BLOG

Third Quarter 2009

Up to now, the rally of the last six months has been driven by a correction of the dislocations of last year, which impacted all asset classes. Those dislocations have now largely disappeared, and credit spreads, corporate bonds, interbank rates, and many commodities are back to where they were in September of 2008. Stocks, however, are not back to these levels, and are still far from it. Yet the price/earnings ratio of the S&P is back to its 10 year historical average, and by some measures (cyclically adjusted) it is above its long term average.


So what could drive stock prices higher? Either continued upward earnings revisions for U.S. companies, or liquidity. Americans are holding $3.5 trillion of cash in money markets, representing 73% of the entire market capitalization of the S&P 500 index. It seems that most people aren’t yet ready for stocks, if we consider that mutual fund flows have been heavily skewed in favor of bond and money funds. Yet if this money is mobilized into buying stocks, there is plenty of room for upside. Growing concerns about inflation due to central bank policies worldwide may also lead to fear that inflation could exceed the returns on money market accounts, which may cause investors to buy equities.


However, economic reality and the direction of the stock market have been diverging. In reality, unemployment is still rising and will soon hit 10%. Nominal wage growth is still falling. The “wealth effect” remains solidly negative, since every $4 lost from home values impacts consumer spending by $1, according to a recent study at the University of Chicago.
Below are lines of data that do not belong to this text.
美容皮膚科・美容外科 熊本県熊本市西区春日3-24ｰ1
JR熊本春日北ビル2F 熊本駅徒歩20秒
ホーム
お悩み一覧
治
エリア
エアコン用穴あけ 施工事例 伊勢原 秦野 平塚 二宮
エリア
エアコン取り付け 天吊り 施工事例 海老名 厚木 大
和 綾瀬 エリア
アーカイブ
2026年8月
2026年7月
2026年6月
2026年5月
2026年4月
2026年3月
70% of total U.S. economic activity comes from consumer spending. The Consumer Confidence Index is published by a research organization called The Conference Board, based in New York. The Index is based on two measures: consumer assessment of the present and consumer expectations of the future. At no time in the past 20 years have the two been so divergent. The Index was down for the month of September to 53.1 (1985=100) from 54.5 in August, probably because the “cash for clunkers” program, which led to automobile consumption, ended on August 24th. More importantly, however, is the contrast between the present situation index (22.7) and the expectations index (73.3). Clearly expectations have run ahead of the present situation. The fourth quarter will be pivotal in determining which forces (fundamentals vs. liquidity) will dominate the direction of the stock market.


For the first three quarters of 2009, the Dow rose 10.7%, the S&P 500 gained 17.0%, and the Nasdaq rose 34.6%.
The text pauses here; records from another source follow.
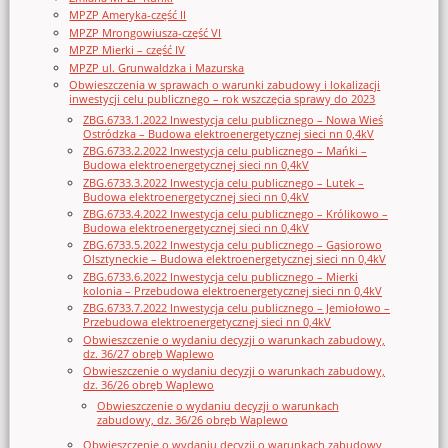
MPZP Ameryka-część II
MPZP Mrongowiusza-część VI
MPZP Mierki – część IV
MPZP ul. Grunwaldzka i Mazurska
Obwieszczenia w sprawach o warunki zabudowy i lokalizacji
inwestycji celu publicznego – rok wszczęcia sprawy do 2023
ZBG.6733.1.2022 Inwestycja celu publicznego – Nowa Wieś
Ostródzka – Budowa elektroenergetycznej sieci nn 0,4kV
ZBG.6733.2.2022 Inwestycja celu publicznego – Mańki –
Budowa elektroenergetycznej sieci nn 0,4kV
ZBG.6733.3.2022 Inwestycja celu publicznego – Lutek –
Budowa elektroenergetycznej sieci nn 0,4kV
ZBG.6733.4.2022 Inwestycja celu publicznego – Królikowo –
Budowa elektroenergetycznej sieci nn 0,4kV
ZBG.6733.5.2022 Inwestycja celu publicznego – Gąsiorowo
Olsztyneckie – Budowa elektroenergetycznej sieci nn 0,4kV
ZBG.6733.6.2022 Inwestycja celu publicznego – Mierki
kolonia – Przebudowa elektroenergetycznej sieci nn 0,4kV
ZBG.6733.7.2022 Inwestycja celu publicznego – Jemiołowo –
Przebudowa elektroenergetycznej sieci nn 0,4kV
Obwieszczenie o wydaniu decyzji o warunkach zabudowy,
dz. 36/27 obręb Waplewo
Obwieszczenie o wydaniu decyzji o warunkach zabudowy,
dz. 36/26 obręb Waplewo
Obwieszczenie o wydaniu decyzji o warunkach
zabudowy, dz. 36/26 obręb Waplewo
Obwieszczenie o wydaniu decyzji o warunkach zabudowy,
Grant Rogers Elizabeth Allen


Global Disclaimer


This report has been prepared by Metis Capital Management LLC. This report is for distribution only under such circumstances as may be permitted by applicable law. It has no regard to the specific investment objectives, financial situation or particular needs of any specific recipient. It is published solely for informational purposes and is not to be construed as a solicitation or an offer to buy or sell any securities or related financial instruments. No representation or warranty, either express or implied, is provided in relation to the accuracy, completeness or reliability of the information contained herein, nor is it intended to be a complete statement or summary of the securities, markets or developments referred to in the report. The report should not be regarded by recipients as a substitute for the exercise of their own judgment. Any opinions expressed in this report are subject to change without notice. The analysis contained herein is based on numerous assumptions. Different assumptions could result in materially different results. The analyst responsible for the preparation of this report may interact with trading desk personnel, sales personnel, other analysts, journalists, and other constituencies for the purpose of gathering, synthesizing and interpreting market information. Metis Capital Management LLC is under no obligation to update or keep current the information contained herein. The securities described herein may not be eligible for sale in all jurisdictions or to certain categories of investors. Options, derivative products and futures are not suitable for all investors, and trading in these instruments is considered risky. Mortgage and asset-backed securities may involve a high degree of risk and may be highly volatile in response to fluctuations in interest rates and other market conditions. Past performance is not necessarily indicative of future results. Foreign currency rates of exchange may adversely affect the value, price or income of any security or related instrument mentioned in this report. Metis Capital Management LLC accepts no liability for any loss or damage arising out of the use of all or any part of this report.

CONTACT US

keep in touch

METIS CAPITAL MANAGEMENT LLC

411 Theodore Fremd Avenue, Suite 206 South,
Rye, NY 10580
Phone. 914-315-6850
Click here for form ADV3/CRS

Click to Login to your account.

Click to Login to your account.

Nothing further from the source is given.